### WHAT IS EXPECTED:
Please work out how many of the lines below include "window". Only the number should be given.

### DATASET:

--- --- ---

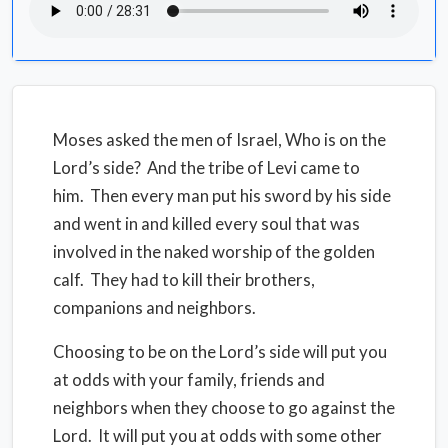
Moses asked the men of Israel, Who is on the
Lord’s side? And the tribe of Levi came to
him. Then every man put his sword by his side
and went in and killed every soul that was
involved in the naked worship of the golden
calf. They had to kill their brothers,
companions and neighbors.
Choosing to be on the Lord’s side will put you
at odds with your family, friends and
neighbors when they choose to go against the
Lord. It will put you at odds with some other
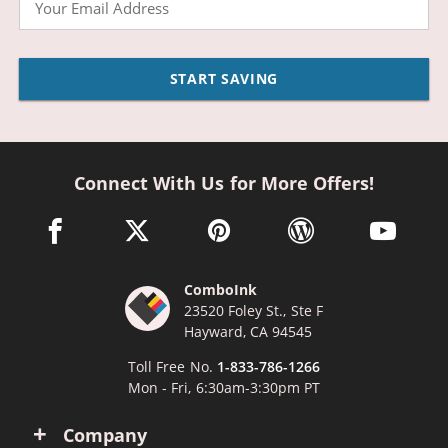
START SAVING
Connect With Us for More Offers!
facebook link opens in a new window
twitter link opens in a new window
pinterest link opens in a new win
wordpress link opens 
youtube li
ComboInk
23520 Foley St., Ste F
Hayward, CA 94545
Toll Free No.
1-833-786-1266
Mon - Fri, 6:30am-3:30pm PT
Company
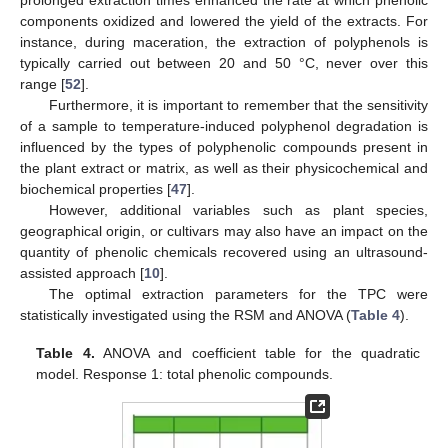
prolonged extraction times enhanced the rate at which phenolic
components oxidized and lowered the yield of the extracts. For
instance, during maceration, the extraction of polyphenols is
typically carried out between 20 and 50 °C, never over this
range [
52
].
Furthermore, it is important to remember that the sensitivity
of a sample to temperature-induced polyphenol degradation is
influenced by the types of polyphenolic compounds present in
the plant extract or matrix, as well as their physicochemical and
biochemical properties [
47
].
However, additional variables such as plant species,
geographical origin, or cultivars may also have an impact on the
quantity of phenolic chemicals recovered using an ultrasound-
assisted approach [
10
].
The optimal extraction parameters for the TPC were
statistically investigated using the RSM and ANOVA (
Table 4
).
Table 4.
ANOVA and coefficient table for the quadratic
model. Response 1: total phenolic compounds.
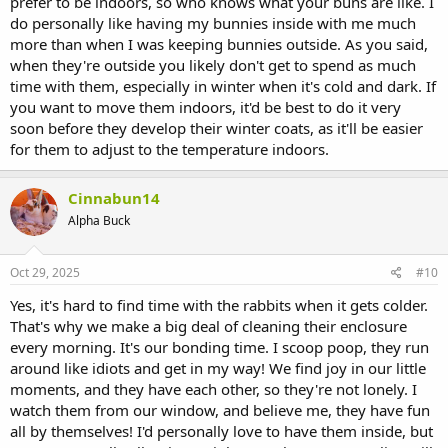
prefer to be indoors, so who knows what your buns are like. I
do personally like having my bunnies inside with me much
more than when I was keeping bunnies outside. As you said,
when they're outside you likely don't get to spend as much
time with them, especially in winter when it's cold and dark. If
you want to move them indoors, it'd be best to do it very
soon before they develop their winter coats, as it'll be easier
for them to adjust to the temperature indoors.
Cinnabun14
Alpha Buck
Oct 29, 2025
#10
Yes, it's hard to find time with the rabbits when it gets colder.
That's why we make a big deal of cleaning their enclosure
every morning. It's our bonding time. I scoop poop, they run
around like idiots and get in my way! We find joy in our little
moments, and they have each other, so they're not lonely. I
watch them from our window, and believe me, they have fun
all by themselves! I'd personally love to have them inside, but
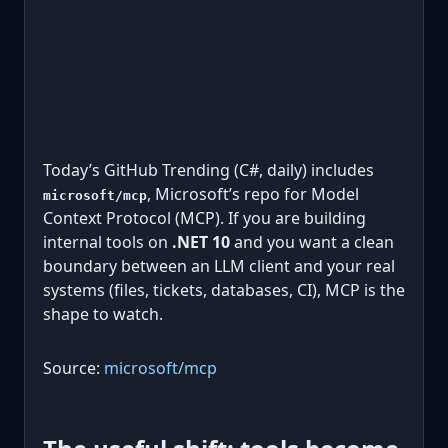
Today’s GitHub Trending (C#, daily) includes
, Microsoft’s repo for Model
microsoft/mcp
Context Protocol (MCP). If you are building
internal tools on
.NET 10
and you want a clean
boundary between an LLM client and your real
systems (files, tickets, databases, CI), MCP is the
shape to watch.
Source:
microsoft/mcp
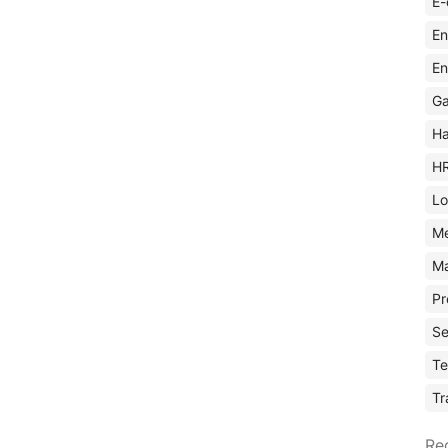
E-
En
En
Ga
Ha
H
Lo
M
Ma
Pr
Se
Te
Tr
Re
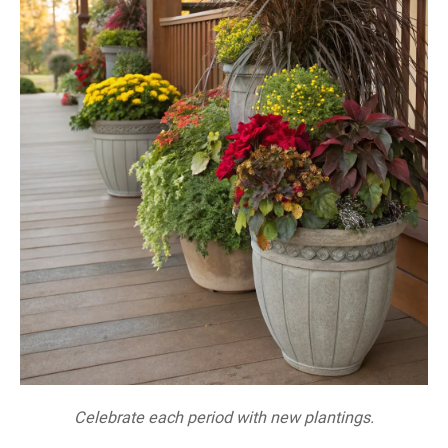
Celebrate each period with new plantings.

--- --- ---

### ANSWER AREA:
3